Do any try trading a "market maker" approach?

Discussion in 'Trading' started by Saltynuts, Mar 31, 2018.

  1. I remember reading in books when I was a kid stories where the NYSE at least I believe had people that served as "market makers". Their job was to kinda-sorta to keep the market orderly by making sure there was a bid and an ask. So they would maintain a portfolio of the particular stocks they were working on. When people were buying, they were selling, and vice versa. I remember reading that they were almost always very profitable.

    So has anyone ever dabbled with serving as a mini-market maker in a way? I was thinking maybe you had a few stocks, or better yet, extremely low-cost ETFs or ETNs that you generally held long portfolios in. You also held a bundle of other stocks, or better yet, super expensive (annual fees) closed end funds that you generally maintained short positions on. The two bundles would generally be correlated asset wise - i.e. they might be large cap U.S. equities. Maybe you would be try and have a bigger long position over time since the markets generally go up. But both your positions would grow and shrink over time, long positions growing as the market fell, shrinking when it rose, and vice versa on the short positions. You would try and catch the delta on the low fee long versus high fee short as well. Plus you would be making trades just catching the volatility "noise".

    Anybody ever do this or read or think about it? Thoughts? I remember someone posting on here a couple of the winners in a long-term trading contest, and one of the guys high up there it said did "market maker" techniques, but I have no idea what that means.

    Thanks for any thoughts!
     
  2. CyJackX

    CyJackX

    Trading fees will eat you alive.
     
  3. To be both sides requires two accounts...
     

  4. I dunno, IBs fees seem to be pretty darned cheap. Let's say I put $5,000 to buy every 5% drop, and sell $5000 worth after that every 5% rise. So make $250 per trade. I would guess IBs fees would be a small fraction of that.
     

  5. I don't think I'm on both sides ElectricSavant, not of the same stock/index anyways. I would be LONG, let's say some very low fee passively managed index funds, and SHORT some unrelated, high fees actively traded closed end funds. I would have buy orders and sell orders on each one, but I would be long one, short the other.

    I figure if you have a fund that charges 2%+ fees annually, and that is actively traded (generally underperform), you would probably earn 3%+ on the spread between your long and shorts annually, with low overall market exposure, plus what you earn on what you might call the super-charged dollar cost averaging.
     
  6. Well said..cross dressing maybe a better explanation :D

     
  7. Considering how bad regulation is, market making algorithms probably get closer to the exchanges than what's provided for retail.

    They seem to be largely efficient to me.
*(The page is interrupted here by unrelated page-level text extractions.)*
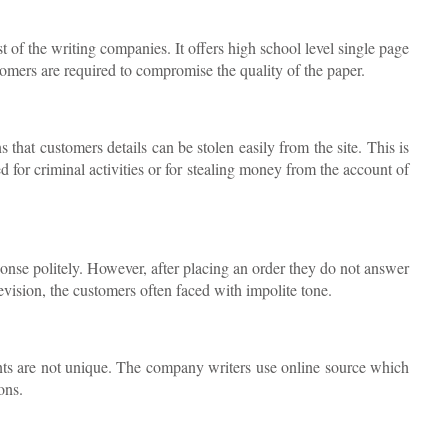
 of the writing companies. It offers high school level single page
omers are required to compromise the quality of the paper.
hat customers details can be stolen easily from the site. This is
ed for criminal activities or for stealing money from the account of
ponse politely. However, after placing an order they do not answer
revision, the customers often faced with impolite tone.
tents are not unique. The company writers use online source which
ons.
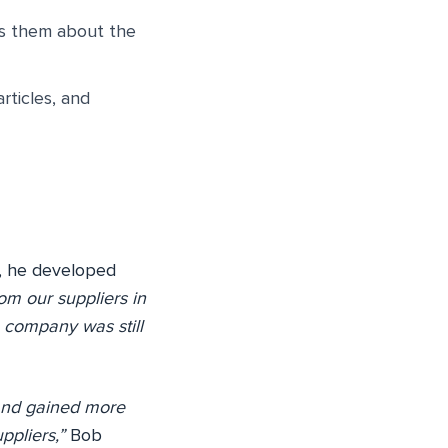
es them about the
rticles, and
e, he developed
rom our suppliers in
 company was still
and gained more
ppliers,”
Bob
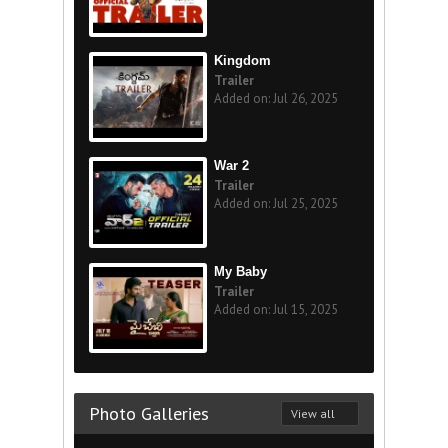
Kingdom
Trailer
Added on: Jul 26, 2025
War 2
Trailer
Added on: Jul 25, 2025
My Baby
Trailer
Added on: Jul 15, 2025
Photo Galleries
View all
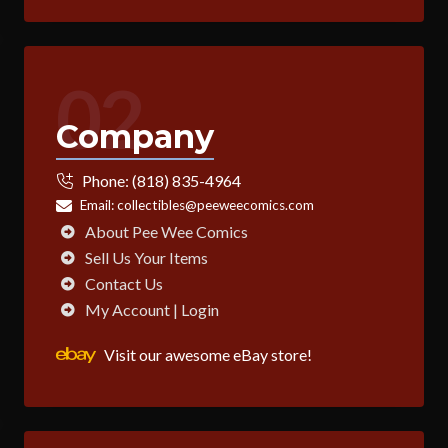
02
Company
Phone:
(818) 835-4964
Email:
collectibles@peeweecomics.com
About Pee Wee Comics
Sell Us Your Items
Contact Us
My Account | Login
Visit our awesome eBay store!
They all tend to pounce at similar times when I traded illiquid options. It wouldn't surprise me if those algorithms are kept as legacy processing just in case market demand is outstripping trader supplies for liquid securities or even discarded since the computational burden may exceed the expected revenue.

    Unless you have an edge, this service is pretty well locked up.
     
  8. Sig

    Sig

    You suffer from a pretty viscious adverse selection effect when you're a market maker. There's a good deal of academic research published on the effects, most if not all of which has been incorporated into the algorithms that now do market making. Not to say it's not worth looking at, especially for some less liquid instruments, but do yourself a favor and spend a Sunday night with Google Scholar on the subject first.
     
    MoreLeverage likes this.
  9. yobo

    yobo

    Yes, it’s called pair trading or some say statistical arbitration or market neutral strategies. The idea is to watch the spread between two correlated assets such coke and Pepsi. Long one and short the other and hope you have it right as the spread reverses back to the mean. Another example might be long small cap growth and short small cap value.

    I can’t imagine ever using a CEF as part of a pair. Why would you do that?
     
  10. You mean like the make money slowly approach ? :D

    I've wondered about stocks with very low liquidity that have no bid/ask, what happens if someone who has all month and doesn't care just put a lowball bid out and waited around to see if someone hit it since it's the only bid, then turned right around and good till cancel an ask that turns a profit after commission. I guess partial fills would be a problem.